No tinkering, no babysitting, no coming home 18 hours into a 30 hour print to find it printing in air because the filament got stuck in yet another high end extruder, no 30 hour prints in general. My longest print on the X1C has been 13 hours…2 days if I had used my Ender.

Yes I have had print failures.

Yes I have had to replace the Motherboard fan in the first 2 months.

Yes I have had issues with the AMS.

Yes I have lost connection and had to re-bind.

Yes my bed is warped based on the Z axis movement during prints (not that I have noticed a bad result on a 250mm square print - sits flat and no rocking)

Yes my round holes are oval.

Yes I occasionally get bad layers (like 50) that have yet to be explained.

Yes I get VFA.

Yes it poops a lot, especially on multi color prints, so I just be smart about it and tweak the settings to minimize the number of changes, volume, and or colors.

Yes it’s loud if you don’t turn the chamber fan down to 70%.

Yes it’s still loud, but so are race cars, compared to a stock Honda Civic. Such is the price to pay for an 8 second quarter mile.

No I have not practiced what I preach and calibrated my filaments with Orca Slicer, and I know I should so I can get even better prints.

Yes, I have NEVER printed a Benchy…ever.

Yes I have submitted one service ticket. Motherboard fan - out of stock for est 30 days, so I went the Noctua(?) route and was back to less noisy printing in 2 days.

I can print prototypes, like right now, test it, modify it, print another one, finalize it, then make the in service part in less time than it used to take to print the first prototype a year ago.

Still love it.

Here is a tip for you long time 3d Print people who get pissed off at the machine about some trivial detail.

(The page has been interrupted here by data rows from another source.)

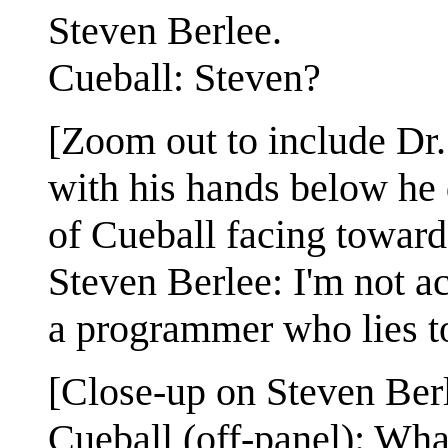
Steven Berlee.
Cueball: Steven?
[Zoom out to include Dr.
with his hands below he d
of Cueball facing towards
Steven Berlee: I'm not act
a programmer who lies t
[Close-up on Steven Berl
Cueball (off-panel): Wh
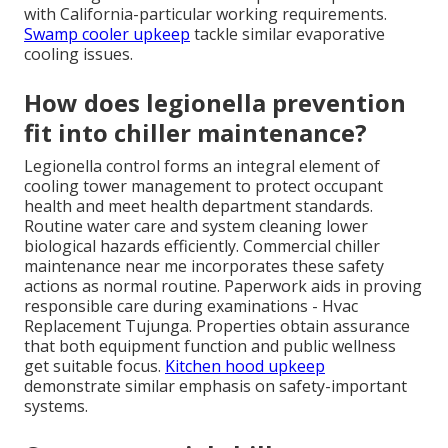
with California-particular working requirements.
Swamp cooler upkeep
tackle similar evaporative
cooling issues.
How does legionella prevention
fit into chiller maintenance?
Legionella control forms an integral element of
cooling tower management to protect occupant
health and meet health department standards.
Routine water care and system cleaning lower
biological hazards efficiently. Commercial chiller
maintenance near me incorporates these safety
actions as normal routine. Paperwork aids in proving
responsible care during examinations - Hvac
Replacement Tujunga. Properties obtain assurance
that both equipment function and public wellness
get suitable focus.
Kitchen hood upkeep
demonstrate similar emphasis on safety-important
systems.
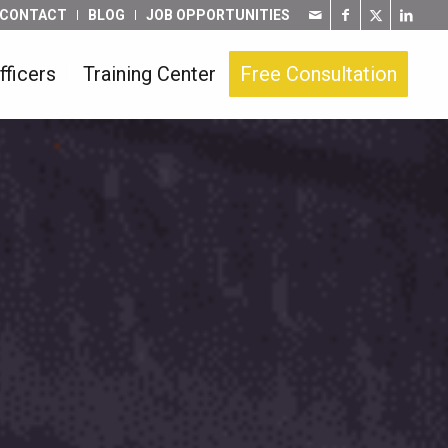
CONTACT
BLOG
JOB OPPORTUNITIES
fficers
Training Center
Free Consultation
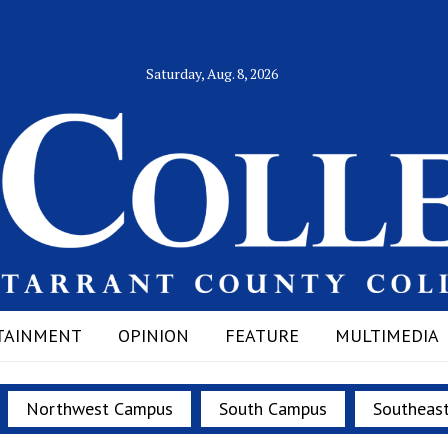
Saturday, Aug. 8, 2026
TAINMENT
OPINION
FEATURE
MULTIMEDIA
Northwest Campus
South Campus
Southeas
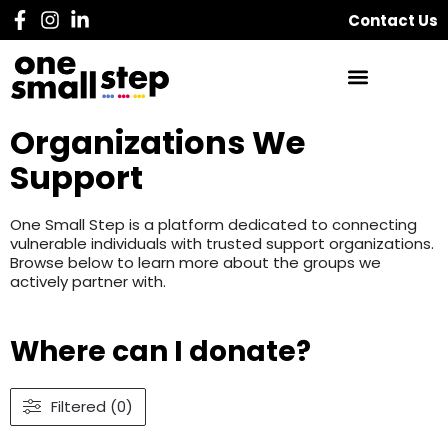
Contact Us
Organizations We
Support
One Small Step is a platform dedicated to connecting
vulnerable individuals with trusted support organizations.
Browse below to learn more about the groups we
actively partner with.
Where can I donate?
Filtered (0)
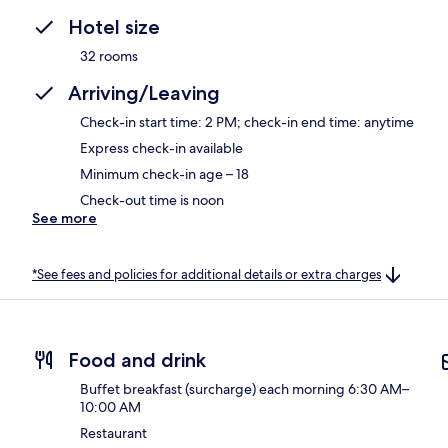
Hotel size
32 rooms
Arriving/Leaving
Check-in start time: 2 PM; check-in end time: anytime
Express check-in available
Minimum check-in age – 18
Check-out time is noon
See more
*See fees and policies for additional details or extra charges
Food and drink
Buffet breakfast (surcharge) each morning 6:30 AM–
10:00 AM
Restaurant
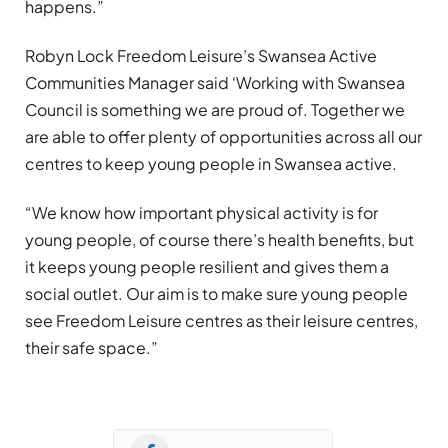
happens.”
Robyn Lock Freedom Leisure’s Swansea Active
Communities Manager said ‘Working with Swansea
Council is something we are proud of. Together we
are able to offer plenty of opportunities across all our
centres to keep young people in Swansea active.
“We know how important physical activity is for
young people, of course there’s health benefits, but
it keeps young people resilient and gives them a
social outlet. Our aim is to make sure young people
see Freedom Leisure centres as their leisure centres,
their safe space.”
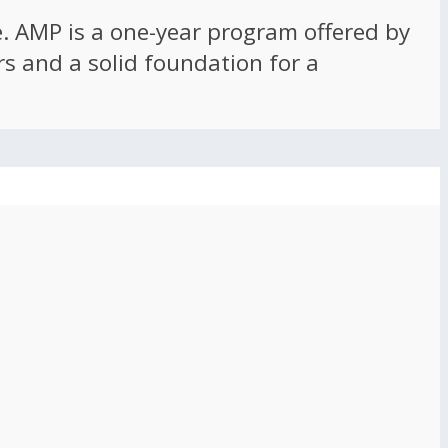
ce. AMP is a one-year program offered by
rs and a solid foundation for a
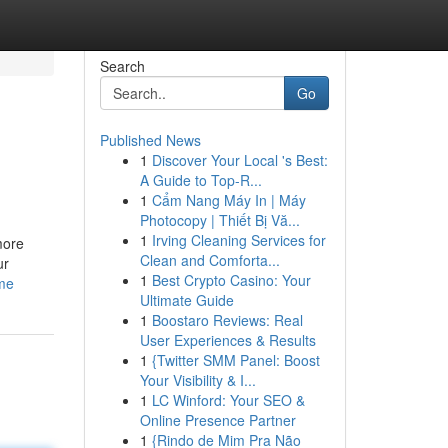
Search
Go
Published News
1
Discover Your Local 's Best:
A Guide to Top-R...
1
Cẩm Nang Máy In | Máy
Photocopy | Thiết Bị Vă...
1
Irving Cleaning Services for
more
Clean and Comforta...
ur
1
Best Crypto Casino: Your
-me
Ultimate Guide
1
Boostaro Reviews: Real
User Experiences & Results
1
{Twitter SMM Panel: Boost
Your Visibility & I...
1
LC Winford: Your SEO &
Online Presence Partner
1
{Rindo de Mim Pra Não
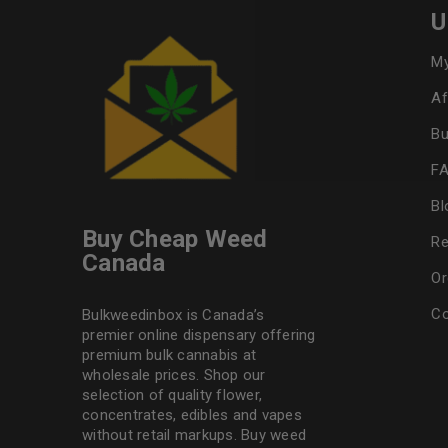
U
My
Af
Bu
F
Bl
Buy Cheap Weed
Re
Canada
Or
Co
Bulkweedinbox is Canada’s
premier online dispensary offering
premium bulk cannabis at
wholesale prices. Shop our
selection of
quality flower
,
concentrates, edibles and vapes
without retail markups. Buy weed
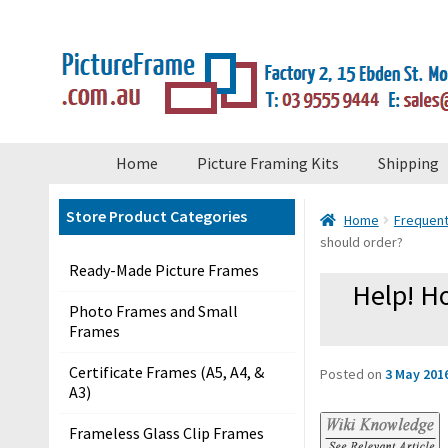
×
Skip
Skip
to
to
navigation
content
S
Home
Picture Framing Kits
Shipping
t
o
Store Product Categories
Home
Frequent
r
should order?
e
Ready-Made Picture Frames
M
Help! Ho
e
Photo Frames and Small
Frames
n
u
Certificate Frames (A5, A4, &
Posted on
3 May 201
A3)
H
Frameless Glass Clip Frames
o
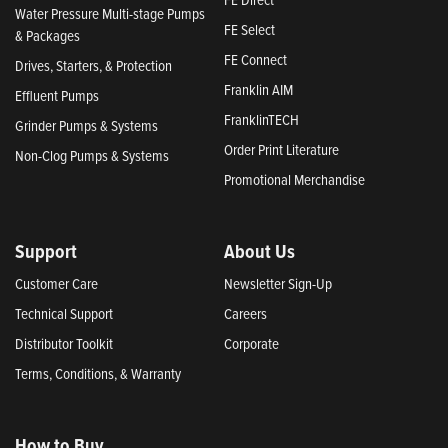
Water Pressure Multi-stage Pumps
FE Select
& Packages
FE Connect
Drives, Starters, & Protection
Franklin AIM
Effluent Pumps
FranklinTECH
Grinder Pumps & Systems
Order Print Literature
Non-Clog Pumps & Systems
Promotional Merchandise
Support
About Us
Customer Care
Newsletter Sign-Up
Technical Support
Careers
Distributor Toolkit
Corporate
Terms, Conditions, & Warranty
How to Buy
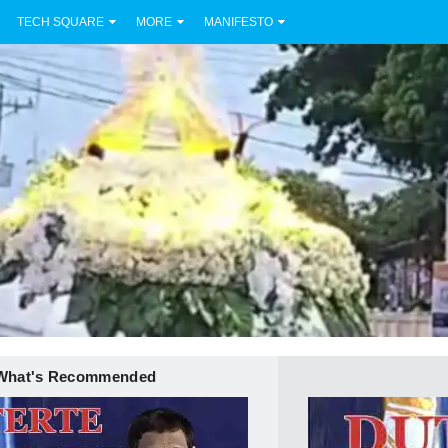
TECH SQUARE
MORE
MANIFESTO
What's Recommended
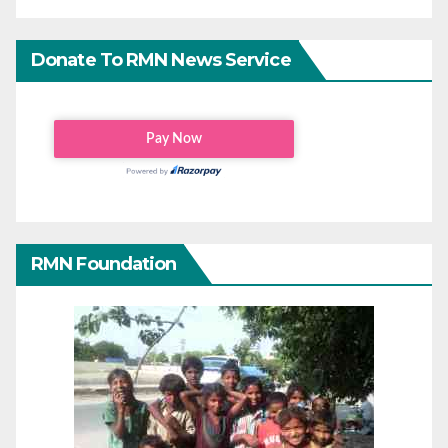
Donate To RMN News Service
RMN Foundation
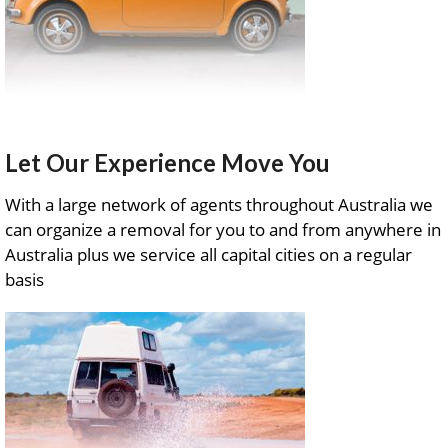
Let Our Experience Move You
With a large network of agents throughout Australia we
can organize a removal for you to and from anywhere in
Australia plus we service all capital cities on a regular
basis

Run that print through your slicer for your old Prusa clone and then decide if the time saved is worth your getting pissed off. If not, then sell me yours since I want and need a second one. Be prepared to sell your POS for POS prices, like 20% of retail - max Less if you lost your temper and tried percussive maintenance. That is the most I will pay for other peoples junk.

Otherwise stop badmouthing the machine and the company, be civil, and the community here will be happy to help you sort your issue out.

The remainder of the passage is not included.